*** Exercise inputs

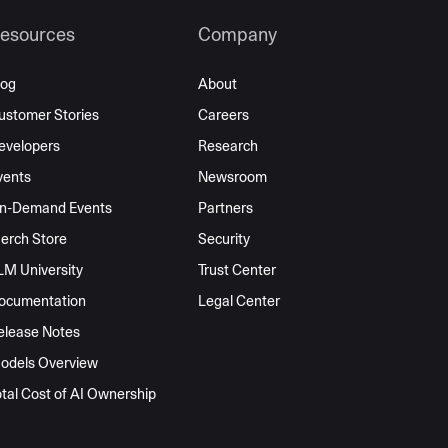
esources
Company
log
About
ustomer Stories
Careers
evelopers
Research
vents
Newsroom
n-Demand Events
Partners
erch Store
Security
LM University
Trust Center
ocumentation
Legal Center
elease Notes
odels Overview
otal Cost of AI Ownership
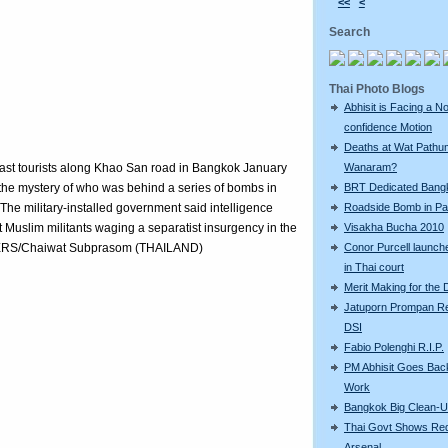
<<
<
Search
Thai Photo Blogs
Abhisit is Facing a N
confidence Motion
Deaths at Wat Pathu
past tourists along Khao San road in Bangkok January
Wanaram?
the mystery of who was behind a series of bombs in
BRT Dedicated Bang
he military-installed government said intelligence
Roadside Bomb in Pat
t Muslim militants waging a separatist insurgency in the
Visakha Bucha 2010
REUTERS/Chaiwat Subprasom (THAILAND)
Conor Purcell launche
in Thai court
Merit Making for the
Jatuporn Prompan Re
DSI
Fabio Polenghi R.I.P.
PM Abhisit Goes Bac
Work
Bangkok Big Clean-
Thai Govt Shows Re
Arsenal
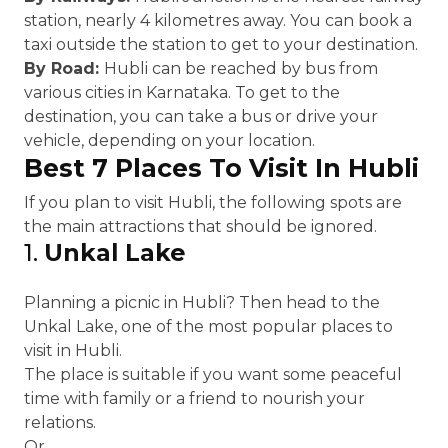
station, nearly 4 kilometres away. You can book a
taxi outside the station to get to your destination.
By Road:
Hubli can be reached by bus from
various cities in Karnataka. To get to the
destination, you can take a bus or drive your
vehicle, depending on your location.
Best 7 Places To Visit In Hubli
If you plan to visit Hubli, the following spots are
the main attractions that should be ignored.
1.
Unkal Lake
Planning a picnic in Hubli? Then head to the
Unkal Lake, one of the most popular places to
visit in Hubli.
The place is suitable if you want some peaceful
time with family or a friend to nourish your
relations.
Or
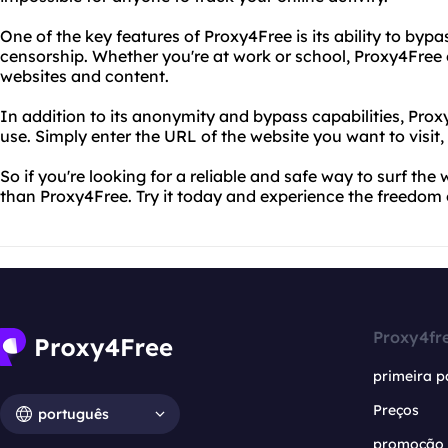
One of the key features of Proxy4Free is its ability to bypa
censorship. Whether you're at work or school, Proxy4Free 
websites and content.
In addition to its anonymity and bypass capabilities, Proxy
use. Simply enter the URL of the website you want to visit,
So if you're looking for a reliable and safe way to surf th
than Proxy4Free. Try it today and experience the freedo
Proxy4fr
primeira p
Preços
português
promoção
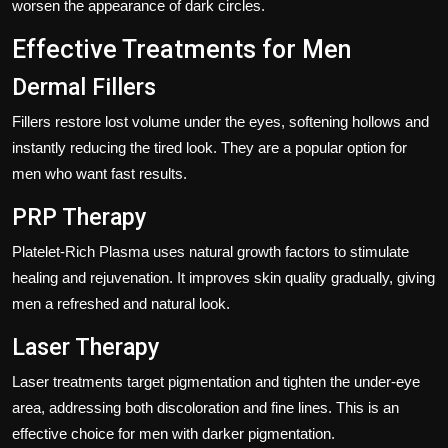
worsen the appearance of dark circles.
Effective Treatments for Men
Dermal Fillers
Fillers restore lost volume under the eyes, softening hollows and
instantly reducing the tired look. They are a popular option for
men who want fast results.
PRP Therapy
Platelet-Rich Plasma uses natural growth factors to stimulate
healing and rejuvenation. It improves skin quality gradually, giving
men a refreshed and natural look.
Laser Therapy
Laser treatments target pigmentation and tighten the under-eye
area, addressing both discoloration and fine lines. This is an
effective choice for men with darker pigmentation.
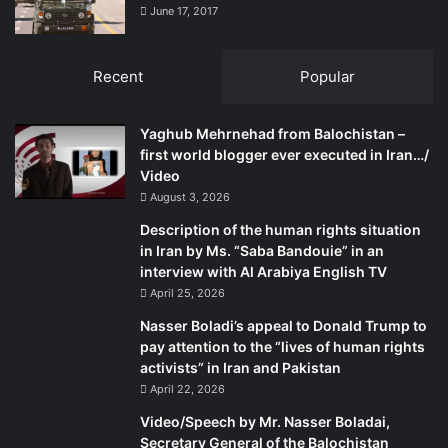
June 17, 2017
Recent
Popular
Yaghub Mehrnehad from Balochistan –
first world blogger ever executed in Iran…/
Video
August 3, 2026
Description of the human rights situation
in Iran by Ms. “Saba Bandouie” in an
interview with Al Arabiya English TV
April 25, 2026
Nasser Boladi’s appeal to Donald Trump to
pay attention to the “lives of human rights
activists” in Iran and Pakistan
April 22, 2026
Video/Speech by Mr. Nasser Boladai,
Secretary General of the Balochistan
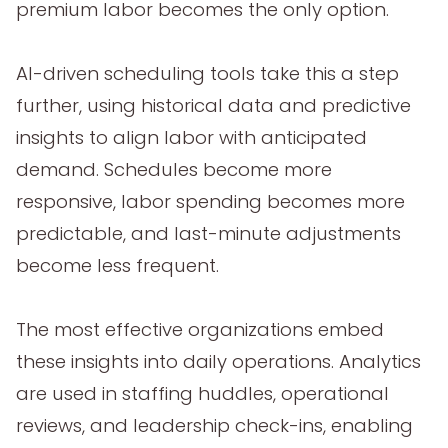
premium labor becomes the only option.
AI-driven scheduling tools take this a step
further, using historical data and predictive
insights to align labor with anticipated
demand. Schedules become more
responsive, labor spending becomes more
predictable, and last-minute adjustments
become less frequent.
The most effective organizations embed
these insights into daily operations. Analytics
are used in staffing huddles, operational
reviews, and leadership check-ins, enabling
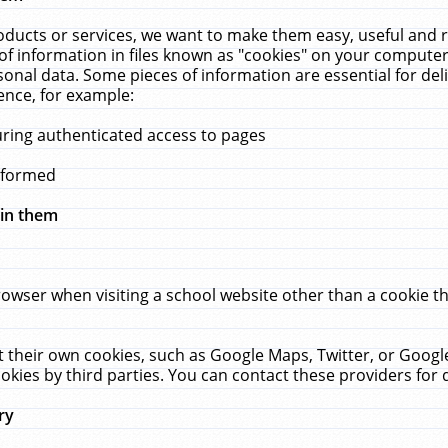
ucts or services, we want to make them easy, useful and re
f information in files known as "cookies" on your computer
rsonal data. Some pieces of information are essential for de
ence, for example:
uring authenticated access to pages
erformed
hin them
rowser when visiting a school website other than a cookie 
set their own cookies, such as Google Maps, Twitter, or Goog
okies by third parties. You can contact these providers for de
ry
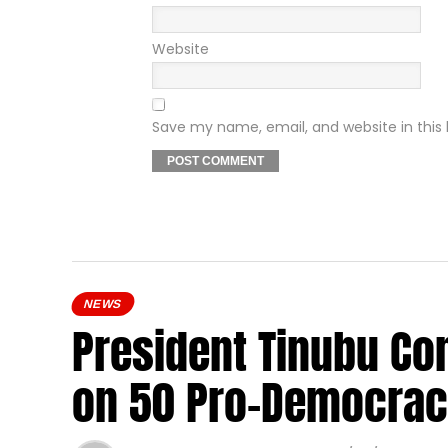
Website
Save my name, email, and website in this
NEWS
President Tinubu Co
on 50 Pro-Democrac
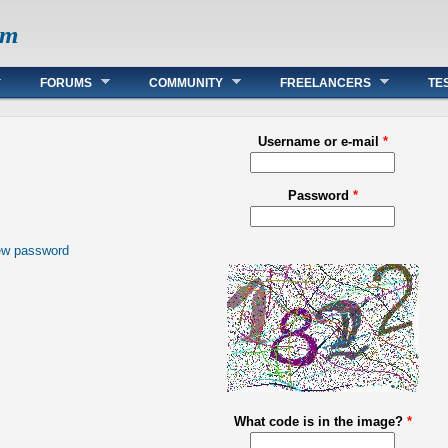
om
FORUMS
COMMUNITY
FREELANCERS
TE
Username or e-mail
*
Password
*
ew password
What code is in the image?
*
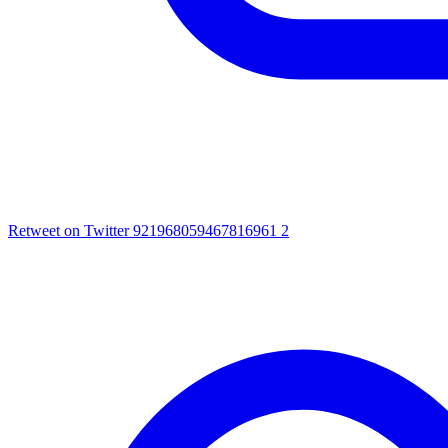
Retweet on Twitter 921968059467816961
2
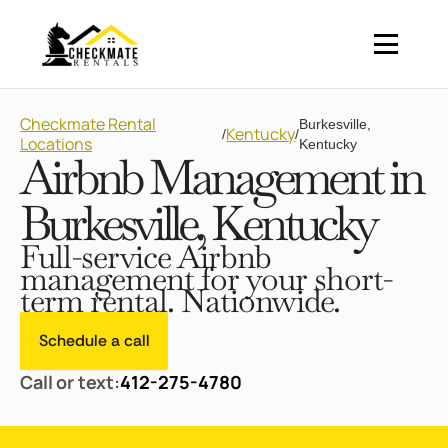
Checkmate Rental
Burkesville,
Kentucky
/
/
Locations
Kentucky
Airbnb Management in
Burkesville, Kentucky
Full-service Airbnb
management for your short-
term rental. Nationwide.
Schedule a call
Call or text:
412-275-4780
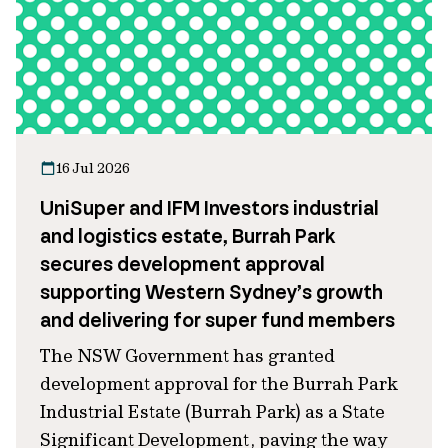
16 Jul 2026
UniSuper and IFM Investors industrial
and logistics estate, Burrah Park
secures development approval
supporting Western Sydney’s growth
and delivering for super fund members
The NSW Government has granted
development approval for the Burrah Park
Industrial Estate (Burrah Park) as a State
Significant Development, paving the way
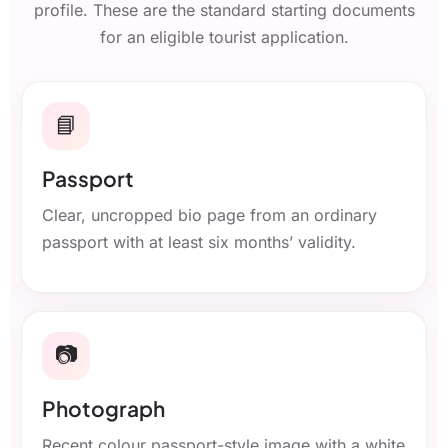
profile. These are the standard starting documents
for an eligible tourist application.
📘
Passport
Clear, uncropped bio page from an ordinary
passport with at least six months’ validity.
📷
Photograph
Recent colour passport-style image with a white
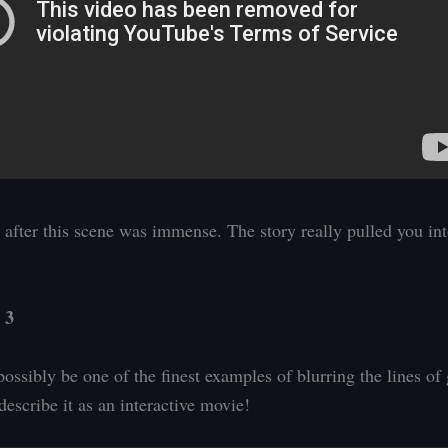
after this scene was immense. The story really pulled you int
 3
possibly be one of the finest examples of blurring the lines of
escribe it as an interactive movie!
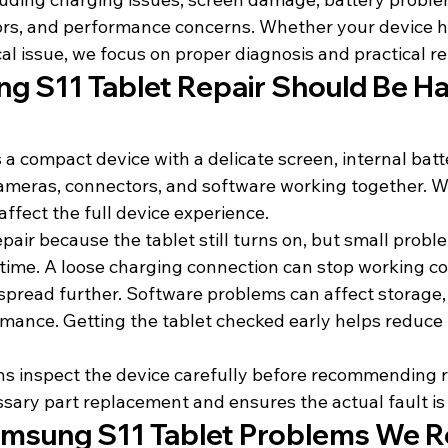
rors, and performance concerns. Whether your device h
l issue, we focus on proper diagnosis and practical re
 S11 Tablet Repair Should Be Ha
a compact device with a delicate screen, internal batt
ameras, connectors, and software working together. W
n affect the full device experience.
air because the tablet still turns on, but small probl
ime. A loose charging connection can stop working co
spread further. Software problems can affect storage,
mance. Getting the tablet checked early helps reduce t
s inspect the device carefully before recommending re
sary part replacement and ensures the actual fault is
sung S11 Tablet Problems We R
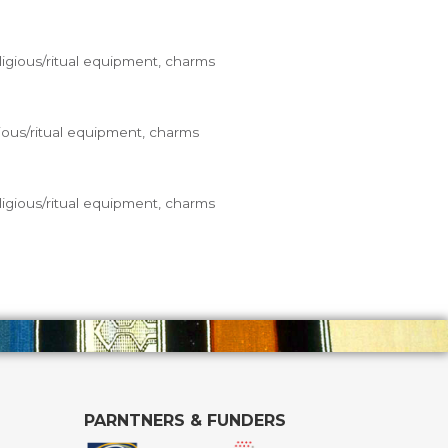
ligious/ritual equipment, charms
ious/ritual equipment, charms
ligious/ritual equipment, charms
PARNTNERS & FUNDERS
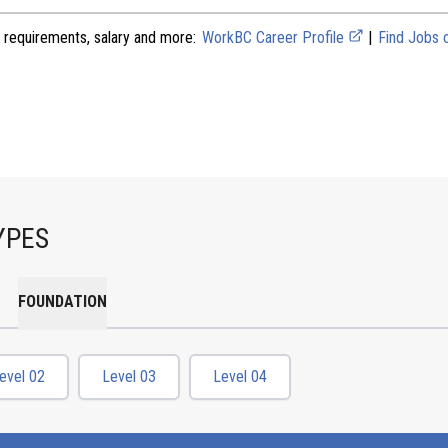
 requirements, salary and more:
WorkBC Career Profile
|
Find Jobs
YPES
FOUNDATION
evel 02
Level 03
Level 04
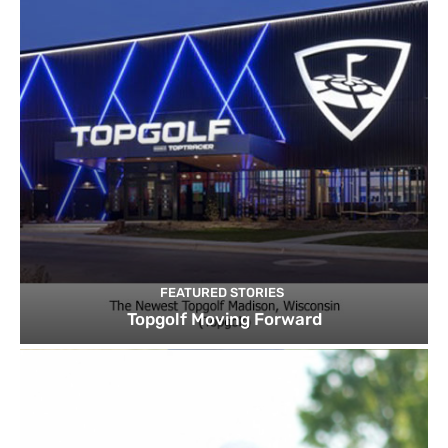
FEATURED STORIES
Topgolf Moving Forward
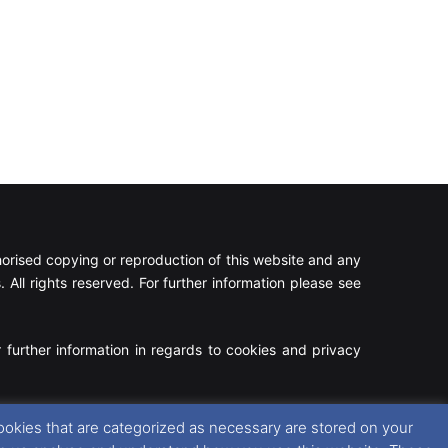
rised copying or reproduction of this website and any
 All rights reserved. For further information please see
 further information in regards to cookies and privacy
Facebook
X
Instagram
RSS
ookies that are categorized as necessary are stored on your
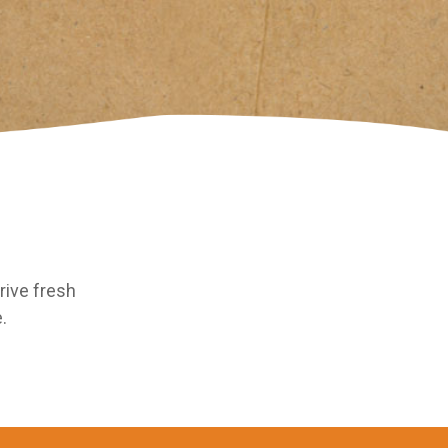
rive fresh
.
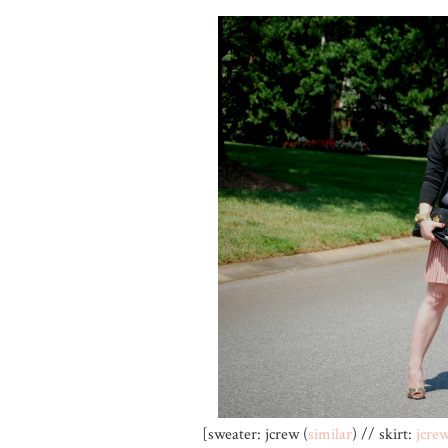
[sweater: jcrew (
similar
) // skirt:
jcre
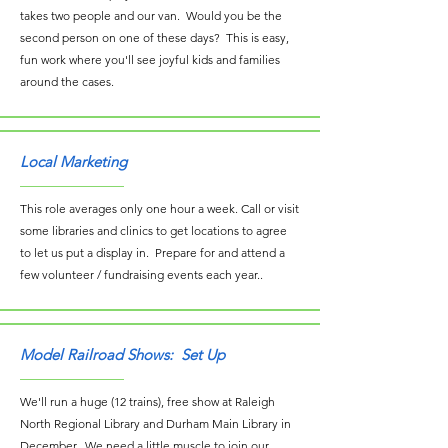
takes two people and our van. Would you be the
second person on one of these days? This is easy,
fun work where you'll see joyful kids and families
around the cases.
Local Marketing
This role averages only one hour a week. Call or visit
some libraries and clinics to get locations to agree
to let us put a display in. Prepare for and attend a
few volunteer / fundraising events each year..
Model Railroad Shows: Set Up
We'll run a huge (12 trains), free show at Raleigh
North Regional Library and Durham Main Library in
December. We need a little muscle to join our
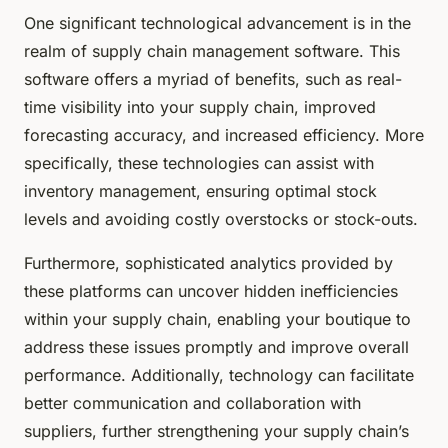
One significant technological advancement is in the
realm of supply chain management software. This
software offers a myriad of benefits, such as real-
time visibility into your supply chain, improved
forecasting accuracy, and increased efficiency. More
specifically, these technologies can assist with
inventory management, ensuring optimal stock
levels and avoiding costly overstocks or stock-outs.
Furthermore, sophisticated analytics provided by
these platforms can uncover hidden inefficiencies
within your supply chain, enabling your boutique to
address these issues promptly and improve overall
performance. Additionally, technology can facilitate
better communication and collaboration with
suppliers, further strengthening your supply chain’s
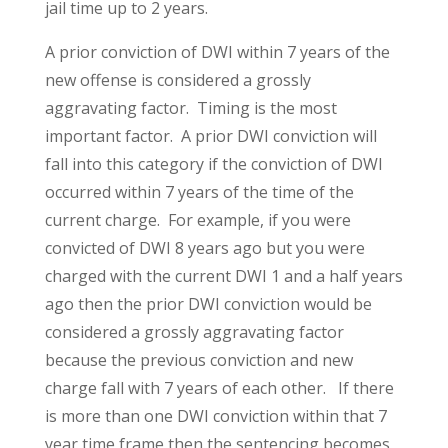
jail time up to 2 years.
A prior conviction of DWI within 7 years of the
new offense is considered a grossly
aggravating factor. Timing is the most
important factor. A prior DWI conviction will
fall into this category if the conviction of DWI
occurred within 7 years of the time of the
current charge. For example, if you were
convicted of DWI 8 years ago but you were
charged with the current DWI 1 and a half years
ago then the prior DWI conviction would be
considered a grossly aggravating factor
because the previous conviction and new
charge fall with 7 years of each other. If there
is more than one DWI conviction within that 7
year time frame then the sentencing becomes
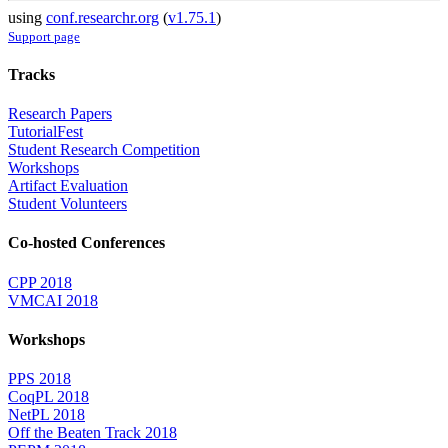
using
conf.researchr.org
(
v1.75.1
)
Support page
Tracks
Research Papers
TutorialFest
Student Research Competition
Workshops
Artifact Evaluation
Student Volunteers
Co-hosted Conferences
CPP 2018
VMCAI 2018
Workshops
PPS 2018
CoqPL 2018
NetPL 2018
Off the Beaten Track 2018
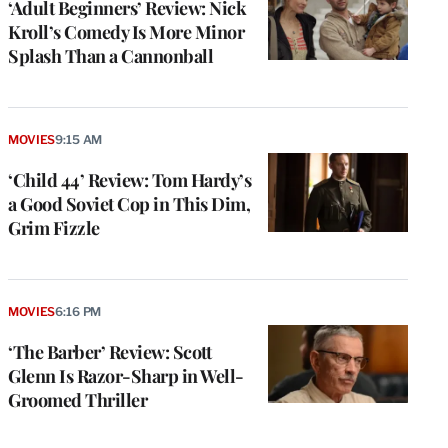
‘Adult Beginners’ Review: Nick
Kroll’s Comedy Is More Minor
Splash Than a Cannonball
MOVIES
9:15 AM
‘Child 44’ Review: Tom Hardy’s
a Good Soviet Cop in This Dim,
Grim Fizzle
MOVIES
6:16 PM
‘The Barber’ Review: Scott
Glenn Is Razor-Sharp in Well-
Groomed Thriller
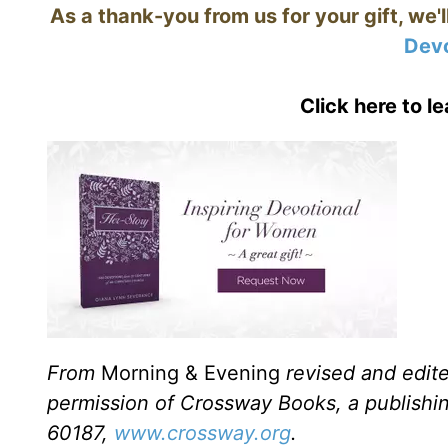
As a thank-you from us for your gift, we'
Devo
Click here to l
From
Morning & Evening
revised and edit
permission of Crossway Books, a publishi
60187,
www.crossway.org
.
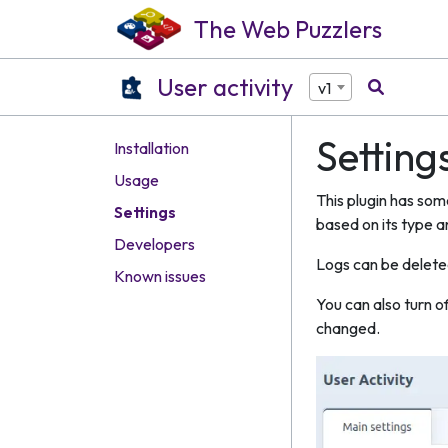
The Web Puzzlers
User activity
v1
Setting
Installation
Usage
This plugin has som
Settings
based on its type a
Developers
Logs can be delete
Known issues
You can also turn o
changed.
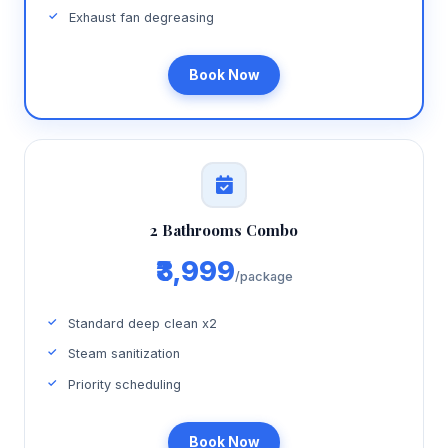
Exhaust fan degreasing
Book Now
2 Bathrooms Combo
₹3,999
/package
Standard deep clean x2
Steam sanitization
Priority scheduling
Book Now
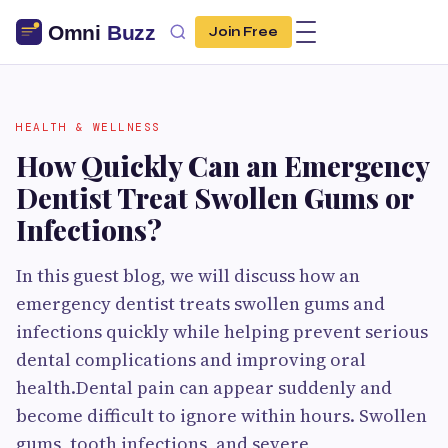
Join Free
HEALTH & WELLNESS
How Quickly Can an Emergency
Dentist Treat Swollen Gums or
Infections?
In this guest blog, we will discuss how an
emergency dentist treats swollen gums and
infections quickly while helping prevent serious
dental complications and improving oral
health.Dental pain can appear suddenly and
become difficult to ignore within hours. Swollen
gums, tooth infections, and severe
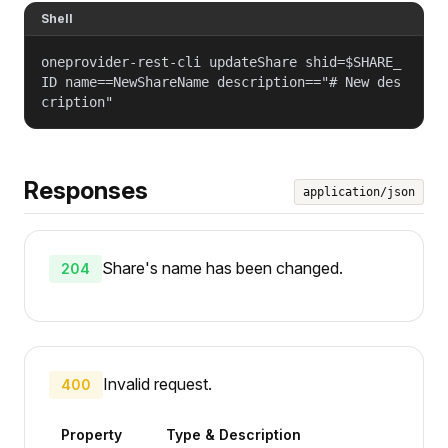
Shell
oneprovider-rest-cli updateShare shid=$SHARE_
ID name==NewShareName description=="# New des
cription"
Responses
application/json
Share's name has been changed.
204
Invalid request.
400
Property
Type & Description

******

**Your objective**: Without the pictures, please reproduce each line of the listing above exactly, from the first one through the line bearing "REUTERS/Chaiwat Subprasom (THAILAND)".

**Answer box**:
esources
Company
log
About
ustomer Stories
Careers
evelopers
Research
vents
Newsroom
n-Demand Events
Partners
erch Store
Security
LM University
Trust Center
ocumentation
Legal Center
elease Notes
odels Overview
otal Cost of AI Ownership
<<
<
Search
Thai Photo Blogs
Abhisit is Facing a N
confidence Motion
Deaths at Wat Pathu
past tourists along Khao San road in Bangkok January
Wanaram?
the mystery of who was behind a series of bombs in
BRT Dedicated Bang
he military-installed government said intelligence
Roadside Bomb in Pat
t Muslim militants waging a separatist insurgency in the
Visakha Bucha 2010
REUTERS/Chaiwat Subprasom (THAILAND)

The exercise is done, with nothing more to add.